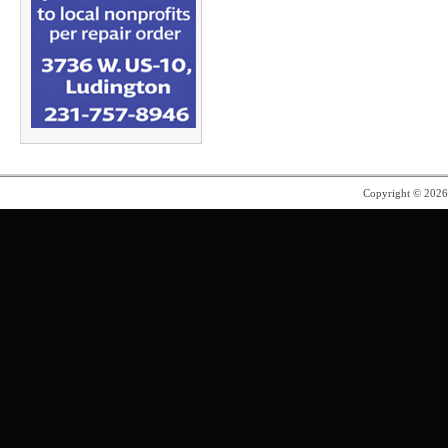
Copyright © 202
────────
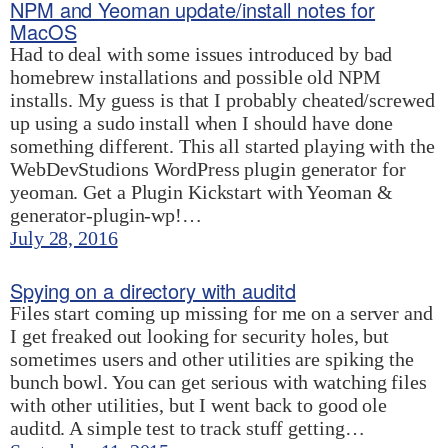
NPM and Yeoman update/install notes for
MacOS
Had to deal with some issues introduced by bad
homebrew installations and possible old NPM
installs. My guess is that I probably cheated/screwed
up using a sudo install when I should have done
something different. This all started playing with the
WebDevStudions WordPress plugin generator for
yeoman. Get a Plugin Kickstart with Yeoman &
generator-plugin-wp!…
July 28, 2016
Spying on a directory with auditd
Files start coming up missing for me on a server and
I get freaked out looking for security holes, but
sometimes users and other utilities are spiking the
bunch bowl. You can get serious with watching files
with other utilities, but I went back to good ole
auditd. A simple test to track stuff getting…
────────
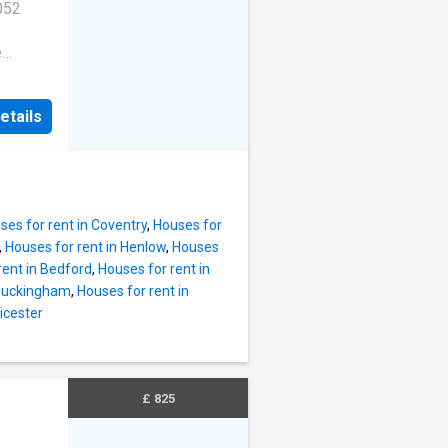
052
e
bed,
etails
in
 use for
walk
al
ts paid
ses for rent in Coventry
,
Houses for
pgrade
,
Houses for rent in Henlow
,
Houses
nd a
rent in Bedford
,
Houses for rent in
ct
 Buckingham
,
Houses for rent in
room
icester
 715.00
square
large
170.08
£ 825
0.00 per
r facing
────────
[EXERCISE GOAL]:
Only the lines above from the one with "sometimes users and" through the one with "auditd. A simple test to track stuff getting…" should be duplicated, character for character.

[WRITTEN SOLUTION]:
sometimes users and other utilities are spiking the
bunch bowl. You can get serious with watching files
with other utilities, but I went back to good ole
auditd. A simple test to track stuff getting…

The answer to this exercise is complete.